Forget the crisis of criticism, where are we as critics within crisis? Are we “of crucial importance in the success, failure, or existence” of something – of art, of anything? Can we carry the crisis with us and perhaps be a decisive act? Can we ourselves be the crisis?

Perhaps we fumble when it comes to socially engaged work because we don’t see enough of ourselves in it. But isn’t criticism another way to create forms of concern and collectivity? When did we stop short of stating that criticism at its best is a political act? That it is also resistance? That it is engaged? After all, to engage is to be “morally committed to a particular cause,” or, taking cues from its machine-informed term, to engage we must “move into position” – to prepare to act as act, to make ready.

And yes, to critique. To assess. To become critical. To “participate or become involved in;” to “occupy or involve.” To “start fighting against.”

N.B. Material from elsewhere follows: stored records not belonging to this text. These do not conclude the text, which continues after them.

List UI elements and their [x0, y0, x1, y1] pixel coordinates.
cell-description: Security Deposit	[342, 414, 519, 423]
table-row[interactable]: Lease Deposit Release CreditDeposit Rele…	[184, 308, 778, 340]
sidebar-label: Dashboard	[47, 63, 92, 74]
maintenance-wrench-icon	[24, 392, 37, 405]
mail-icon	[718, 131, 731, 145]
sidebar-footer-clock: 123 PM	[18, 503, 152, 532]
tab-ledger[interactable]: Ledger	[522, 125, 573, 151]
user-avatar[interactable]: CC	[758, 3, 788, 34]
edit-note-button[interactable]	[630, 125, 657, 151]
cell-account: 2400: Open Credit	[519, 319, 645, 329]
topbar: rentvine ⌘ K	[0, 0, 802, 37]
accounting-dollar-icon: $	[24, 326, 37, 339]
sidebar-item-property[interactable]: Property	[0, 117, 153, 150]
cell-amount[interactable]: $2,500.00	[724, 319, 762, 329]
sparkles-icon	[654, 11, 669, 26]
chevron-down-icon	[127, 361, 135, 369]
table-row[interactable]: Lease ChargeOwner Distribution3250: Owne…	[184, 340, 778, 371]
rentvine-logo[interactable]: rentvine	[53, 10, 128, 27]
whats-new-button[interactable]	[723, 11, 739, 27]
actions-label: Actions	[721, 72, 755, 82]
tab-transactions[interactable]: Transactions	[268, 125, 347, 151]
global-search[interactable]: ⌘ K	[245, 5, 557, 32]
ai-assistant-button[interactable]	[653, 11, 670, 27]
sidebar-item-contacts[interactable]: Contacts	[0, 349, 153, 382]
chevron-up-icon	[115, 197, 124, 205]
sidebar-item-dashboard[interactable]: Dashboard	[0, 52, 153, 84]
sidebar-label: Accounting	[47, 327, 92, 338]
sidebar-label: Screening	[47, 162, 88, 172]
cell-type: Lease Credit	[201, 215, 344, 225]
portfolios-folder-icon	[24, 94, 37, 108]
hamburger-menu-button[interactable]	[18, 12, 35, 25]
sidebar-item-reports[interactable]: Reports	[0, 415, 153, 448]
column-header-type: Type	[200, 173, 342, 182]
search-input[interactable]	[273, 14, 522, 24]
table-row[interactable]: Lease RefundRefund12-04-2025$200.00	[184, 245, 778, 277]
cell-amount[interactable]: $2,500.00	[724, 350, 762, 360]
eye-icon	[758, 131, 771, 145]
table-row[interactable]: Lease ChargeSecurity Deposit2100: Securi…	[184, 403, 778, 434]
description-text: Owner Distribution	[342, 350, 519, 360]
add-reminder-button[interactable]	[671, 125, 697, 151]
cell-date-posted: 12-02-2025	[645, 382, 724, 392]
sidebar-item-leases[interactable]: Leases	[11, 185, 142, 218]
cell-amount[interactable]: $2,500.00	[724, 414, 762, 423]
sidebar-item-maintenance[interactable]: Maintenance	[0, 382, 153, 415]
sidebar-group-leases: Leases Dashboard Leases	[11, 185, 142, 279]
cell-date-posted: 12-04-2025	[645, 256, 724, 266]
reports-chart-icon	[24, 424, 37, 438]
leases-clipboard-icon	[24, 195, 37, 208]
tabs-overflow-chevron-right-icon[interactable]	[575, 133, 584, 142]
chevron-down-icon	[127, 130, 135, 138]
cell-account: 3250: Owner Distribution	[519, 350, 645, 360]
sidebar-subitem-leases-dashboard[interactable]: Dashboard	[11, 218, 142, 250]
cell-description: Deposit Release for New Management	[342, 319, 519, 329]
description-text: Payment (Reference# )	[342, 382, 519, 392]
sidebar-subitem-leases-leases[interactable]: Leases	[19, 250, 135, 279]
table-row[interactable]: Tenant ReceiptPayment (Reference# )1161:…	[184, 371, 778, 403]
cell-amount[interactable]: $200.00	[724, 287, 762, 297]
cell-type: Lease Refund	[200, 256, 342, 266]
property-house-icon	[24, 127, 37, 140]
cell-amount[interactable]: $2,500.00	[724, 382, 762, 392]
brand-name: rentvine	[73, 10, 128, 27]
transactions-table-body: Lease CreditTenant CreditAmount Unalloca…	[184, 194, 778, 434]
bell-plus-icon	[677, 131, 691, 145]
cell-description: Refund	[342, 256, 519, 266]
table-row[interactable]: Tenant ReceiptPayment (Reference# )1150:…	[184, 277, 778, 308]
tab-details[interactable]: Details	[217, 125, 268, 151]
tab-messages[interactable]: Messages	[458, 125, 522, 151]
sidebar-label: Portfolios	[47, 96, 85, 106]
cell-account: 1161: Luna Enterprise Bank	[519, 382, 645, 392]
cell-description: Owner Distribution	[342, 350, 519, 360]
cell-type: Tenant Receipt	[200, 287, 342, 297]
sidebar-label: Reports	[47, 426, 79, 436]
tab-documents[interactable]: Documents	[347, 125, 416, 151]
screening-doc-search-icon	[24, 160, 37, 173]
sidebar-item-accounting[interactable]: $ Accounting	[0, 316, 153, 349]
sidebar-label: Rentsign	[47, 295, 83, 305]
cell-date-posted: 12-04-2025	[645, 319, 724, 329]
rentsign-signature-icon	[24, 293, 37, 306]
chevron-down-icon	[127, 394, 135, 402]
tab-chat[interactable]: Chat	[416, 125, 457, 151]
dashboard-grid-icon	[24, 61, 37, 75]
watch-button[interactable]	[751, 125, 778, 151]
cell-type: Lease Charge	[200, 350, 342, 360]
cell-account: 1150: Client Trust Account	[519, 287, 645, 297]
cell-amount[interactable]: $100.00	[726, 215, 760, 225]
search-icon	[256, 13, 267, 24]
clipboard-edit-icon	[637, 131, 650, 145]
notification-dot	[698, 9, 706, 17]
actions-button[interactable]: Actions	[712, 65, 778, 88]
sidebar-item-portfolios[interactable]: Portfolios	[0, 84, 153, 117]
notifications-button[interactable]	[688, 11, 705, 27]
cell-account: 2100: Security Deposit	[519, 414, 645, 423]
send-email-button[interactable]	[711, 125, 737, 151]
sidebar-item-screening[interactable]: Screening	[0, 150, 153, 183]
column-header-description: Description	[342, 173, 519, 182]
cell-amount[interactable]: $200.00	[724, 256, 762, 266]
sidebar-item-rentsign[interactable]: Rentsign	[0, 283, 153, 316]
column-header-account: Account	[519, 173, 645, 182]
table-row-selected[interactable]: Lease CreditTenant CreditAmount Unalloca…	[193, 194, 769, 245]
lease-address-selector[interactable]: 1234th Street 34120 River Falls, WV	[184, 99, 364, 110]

As a start – Can criticism also be for the community? Can we be both critically and socially engaged? Are we already? What if our goals were articulated alongside artists, expanding the vocabulary of social engagement to be for and with as critics? Who or what are we committed to? What are we fighting against?

Can we now move into position so that from this place, we can begin to speak of revolution, carrying the crisis with us?


This text was written for our social response to Open Engagement 2015: Place and Revolution and was first presented for a panel on socially engaged art criticism organized by FIELD Journal at the conference on April 19th, 2015.